Ротный, откинувшись, поднял обе руки, как бы сдаваясь ему:
- Только положительное. Только отличное. Говорил, что это может подтвердить каждый. Я думаю, - ротный сделал ударение на «думаю», - что и другие говорили так же. Дня через два после того, как меня вызывали, тебя помянул старшина, потом взводный, а Степанчик… - ротный покачал головой, смеясь:- Вот детская душа, доложил мне, о чем его спрашивали и что он отвечал. Правда, докладывал шепотом, хотя на километр никого не было.
- Так! - сказал Андрей.
- Так! - поддержал его ротный и предложил: - Ты пропусти еще одну, я бы тоже по такому случаю, но нельзя, день только начался, не знаешь, куда вызовут, негоже с утра являться перед начальством выпившим, а ты тяпни. И главное, ешь. Ешь! Рубай!

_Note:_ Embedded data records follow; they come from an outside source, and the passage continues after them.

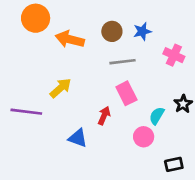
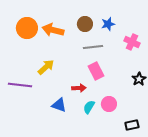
orange circle: (36, 18) -> (27, 28), moved
red arrow: (104, 116) -> (79, 88), turned 64
cyan semicircle: (157, 116) -> (89, 107), moved

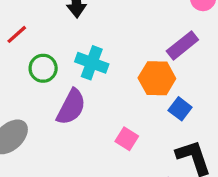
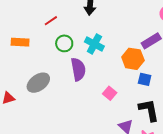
purple semicircle: (71, 107) -> (78, 69), turned -45
blue square: (180, 109) -> (145, 79), turned -32

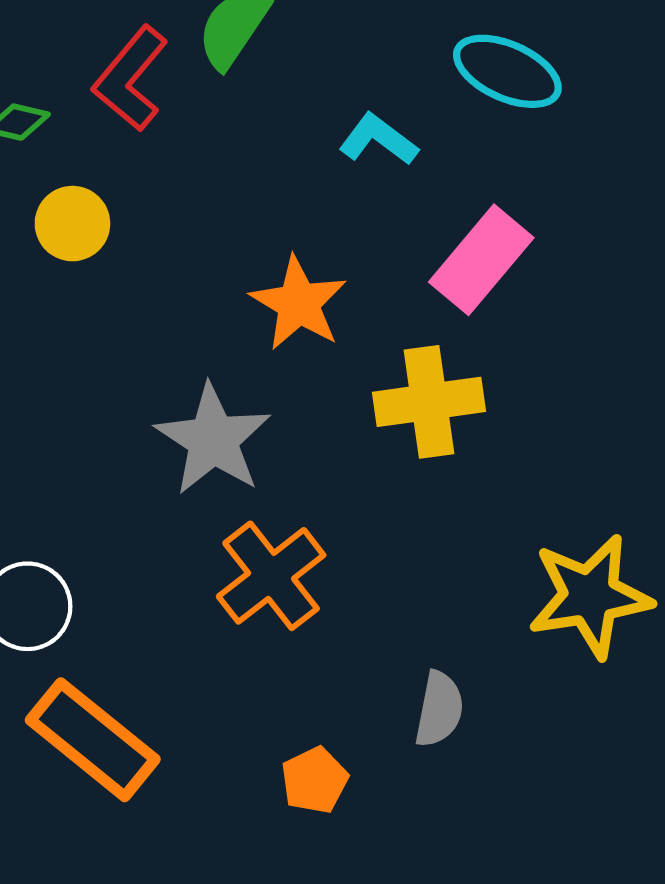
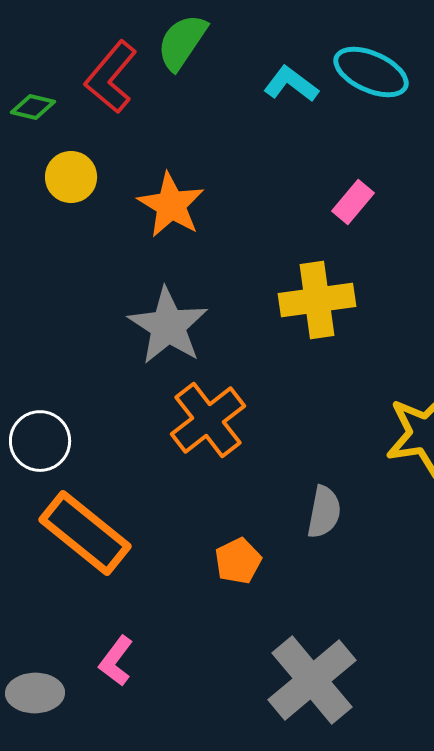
cyan L-shape: (378, 139) -> (291, 84), moved
pink rectangle: (481, 260) -> (353, 202), size x0.6
orange star: (299, 303) -> (171, 205), moved

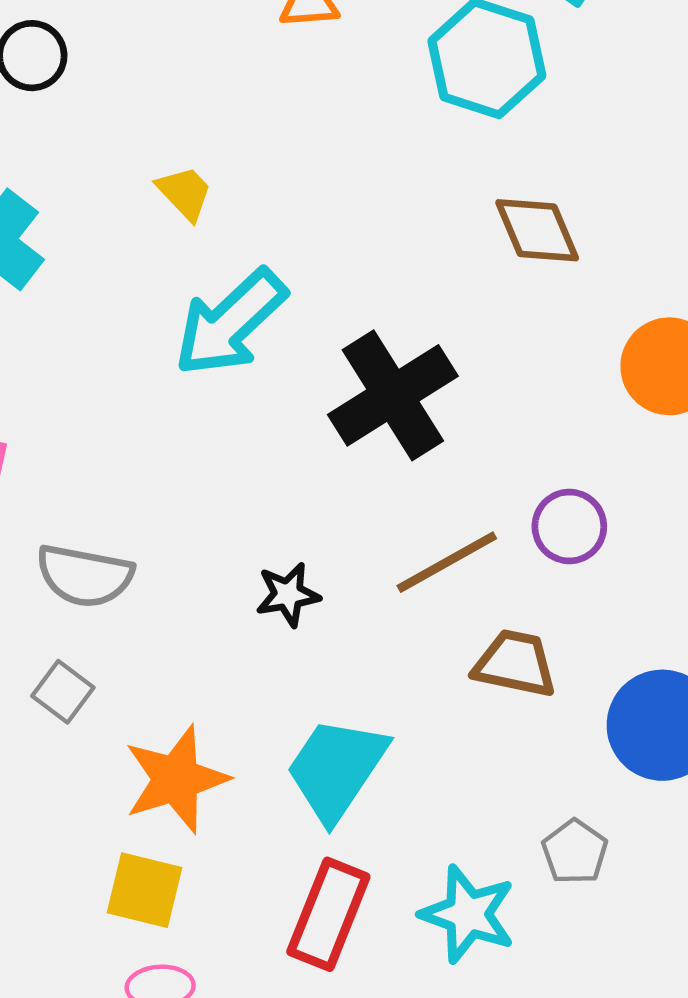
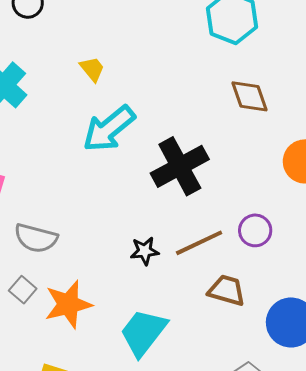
black star: (288, 595) -> (145, 251), moved
orange star: (176, 779) -> (68, 304), moved

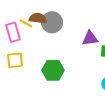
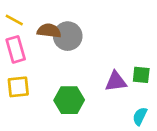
yellow line: (26, 23) -> (14, 20), moved
purple triangle: (90, 38) -> (116, 82), moved

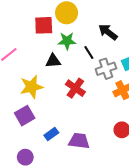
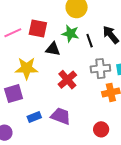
red square: (44, 25) -> (38, 29), moved
black line: (89, 53) -> (90, 41), moved
purple trapezoid: (79, 141) -> (61, 116), moved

- Нет, чаю бы я выпил, - Андрей обдумывал, но тут ротный подбросил ему еще одну мысль.
- Степанчик! - грохнул он сначала так, что Степанчик услышал его и на дворе и тот же час примчался. - Чаю! Живо! Покрепче и погорячей. - Степанчик смотрел на Андрея и радостно и сочувственно. Было видно, что Степанчик, останься они наедине, скажет Андрею, куда и зачем Степанчика вызывали. Это понимал, конечно, и ротный. - Топай! - Степанчик умчался, звякнув котелками, и ротный выдал ему! - Тебя могут обвинить, что из-за тебя погибли и Николай Никифорович, и радистка.
- Ну, знаешь! - выдохнул он, не найдясь сразу. Ротный смотрел на него пристально и холодно, как бы помогая ему лучше понять эту мысль, отбросить все чувства и подумать, а как ее опровергнуть.
- Факты есть факты. Слова есть слова. Подумай.
- Я ни при чем! Ты понял, я ни при чем. Я уходил за сотню километров! Я сам боялся за нее. Ты что, мне не веришь?
- Не ори! - оборвал его ротный. - Я верю. Но ведь это я! - ротный сердито постучал себе пальцем в грудь: - Если бы я не верил, я бы пил с тобой? Ел?
- Извини, - сказал он. - Я не подумал. Вообще башка не того, - он потрогал лоб. - Горит. Да и рука… Извини, я плохо соображаю.
Когда Степанчик пришел с кухни, Андрей взял котелок и начал пить через край. Чай был еще горяч, но не так уж, он остыл и в котелке, и пока его переливали, и пока несли с кухни. Повар щедро подсыпал заварочки, часть ее уже села на дно, но много чаинок плавало поверху, и Андрей сдувал их, прежде чем сделать следующий глоток.
- Три, четыре, пять, - считал вслух ротный, загибая пальцы. - Шесть, семь. Да, кажется, все.
- Кто все?
- Кто был на Букрине. Включая тебя и меня. Что еще я могу сделать для тебя?
Андрей неопределенно протянул:
- Н-е знаю… Хотя, вот что. Свози меня в ПМП.
- Это можно. Степанчик!
Степанчик сунул голову в дверь. Степанчик входил в число семи.
- Слушаю, та-а-аш старший лейтенант.
- Да! - воскликнул ротный. - Чуть не забыл. Тут тебе письма. - Он кивнул Степанчику. - Ну-ка! И ты тоже! Молчишь как рыба. И чем у тебя голова забита?
Степанчик, выдвинув из-под кровати чемодан ротного, открыл его и достал письма. Их была целая пачка.
- Орденами, - буркнул он, - Только и думаю о них. Ночи не сплю. Все позабыл.
Ротный, усмехнувшись, наклонил голову набок и смотрел на Степанчика тепло.